2. Pride and Prejudice by Jane Austen. Picking up this book is like diving into a big, comforting pool of marshmallows, hugs and sunshine (corny, but true!). I first read it when I was 16 and have revisited it at least once a year since then, but my introduction to the story happened when I was nine and the amazing BBC series aired here. I watched my gran watching it, and I remember her explaining to me what prejudice meant and then telling me all about Elizabeth and Mr Darcy and their pride and prejudices (of course). She then lent it to me on VHS, and I still have her copy of episodes four to six. I treasure it, even though I can no longer watch it (thank goodness for remastered DVDs).
3. The Book Thief by Markus Zusak. I read this for the first time last year and was immediately blown away. I initially resisted reading it because it's narrated by Death and it sounded a tad morbid for my liking, but I was SO glad I persisted because it's just brilliant. I tell everyone I know that they HAVE to read it (it's missing from the pic above because it's currently on loan); I just can't rave enough about this beautifully written, surprisingly uplifting Australian (!) masterpiece.
4. Frankenstein by Mary Shelley. This haunting tale really strikes a chord with me in the way it deals with love and loss. Frankenstein's desperate attempt to avoid losing everything he holds dear has the opposite effect, and I can't help but wish this was different every time I read it. Of course, that wouldn't make the book anywhere near as powerful and I wouldn't love it nearly as much. But I am a sucker for happily ever afters.

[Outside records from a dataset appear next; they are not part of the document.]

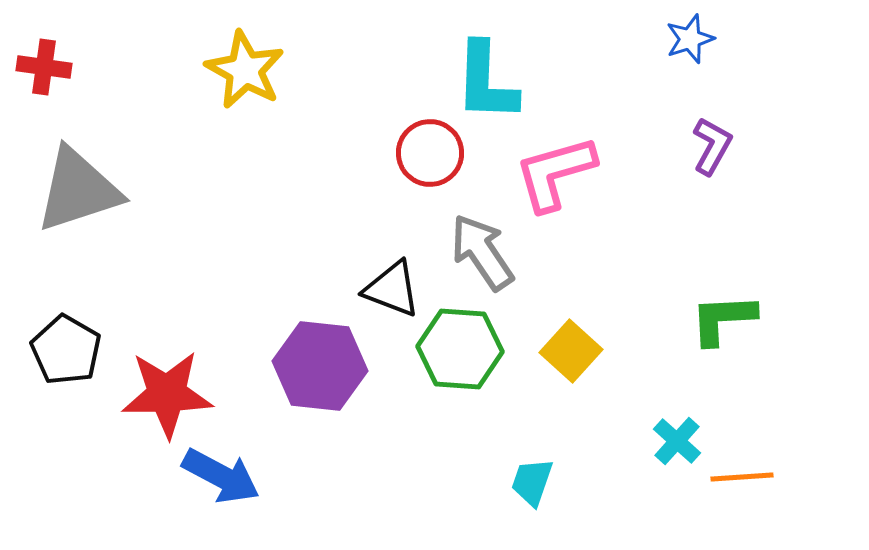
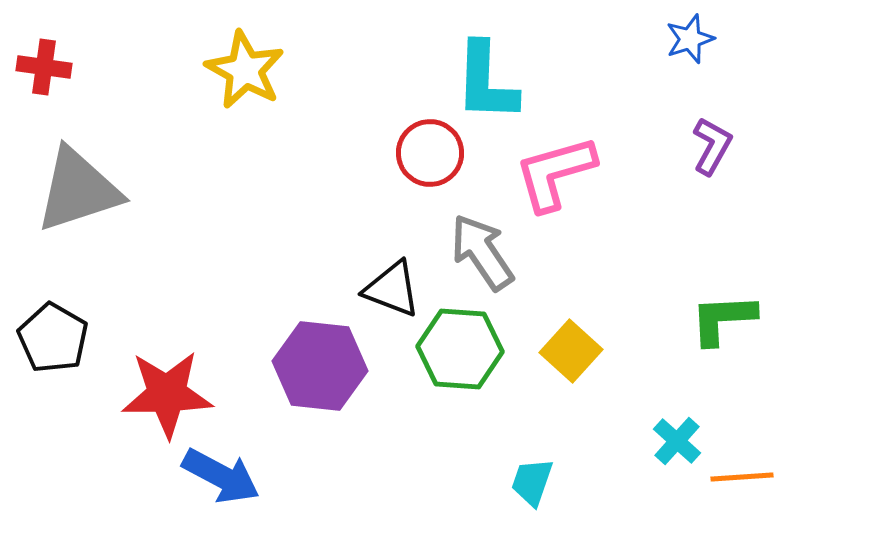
black pentagon: moved 13 px left, 12 px up
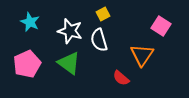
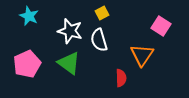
yellow square: moved 1 px left, 1 px up
cyan star: moved 1 px left, 6 px up
red semicircle: rotated 132 degrees counterclockwise
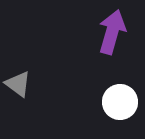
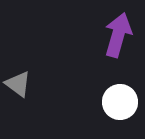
purple arrow: moved 6 px right, 3 px down
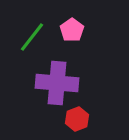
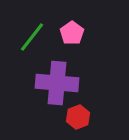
pink pentagon: moved 3 px down
red hexagon: moved 1 px right, 2 px up
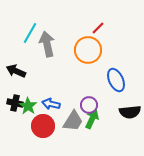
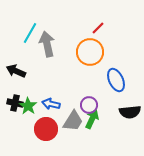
orange circle: moved 2 px right, 2 px down
red circle: moved 3 px right, 3 px down
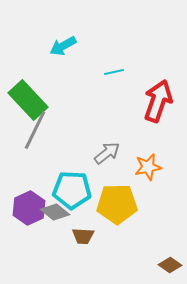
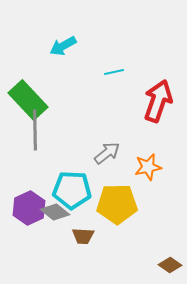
gray line: rotated 27 degrees counterclockwise
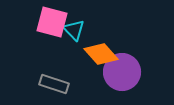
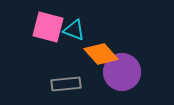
pink square: moved 4 px left, 5 px down
cyan triangle: rotated 25 degrees counterclockwise
gray rectangle: moved 12 px right; rotated 24 degrees counterclockwise
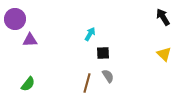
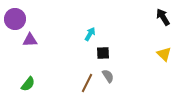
brown line: rotated 12 degrees clockwise
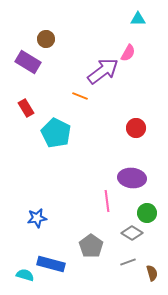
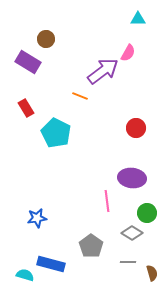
gray line: rotated 21 degrees clockwise
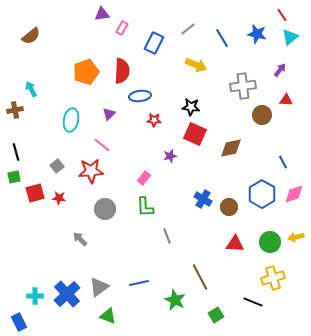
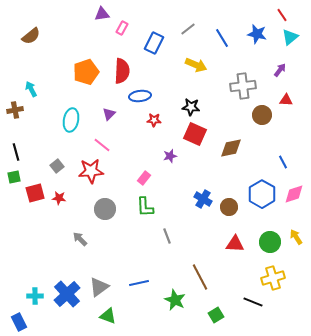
yellow arrow at (296, 237): rotated 70 degrees clockwise
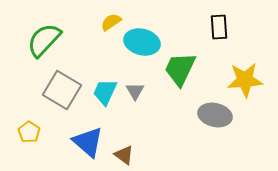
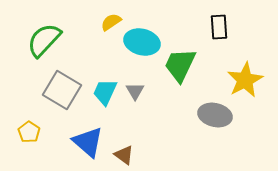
green trapezoid: moved 4 px up
yellow star: rotated 24 degrees counterclockwise
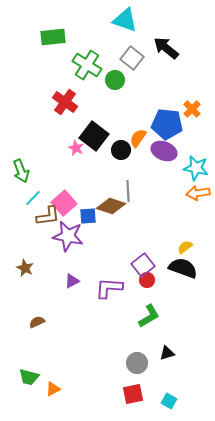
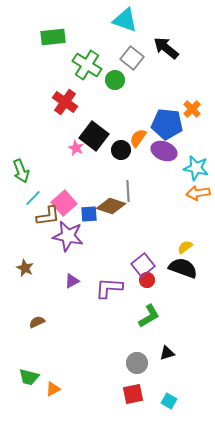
blue square: moved 1 px right, 2 px up
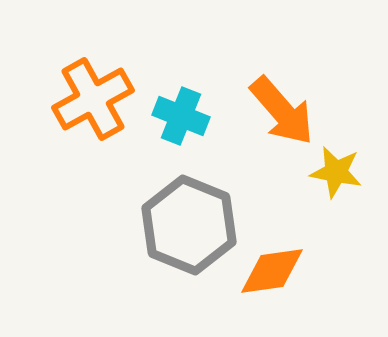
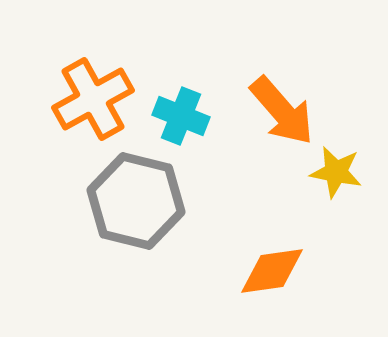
gray hexagon: moved 53 px left, 24 px up; rotated 8 degrees counterclockwise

5. The Princess Bride by William Goldman. This book has it all - it even says so itself: "Fencing. Fighting. Torture. Poison. True love. Hate. Revenge. Giants. Hunters. Bad men. Good men. Beautifulest ladies. Snakes. Spiders. Beasts of all natures and descriptions. Pain. Death. Brave men. Coward men. Strongest men. Chases. Escapes. Lies. Truths. Passion. Miracles." It just makes me happy. 'Nuff said.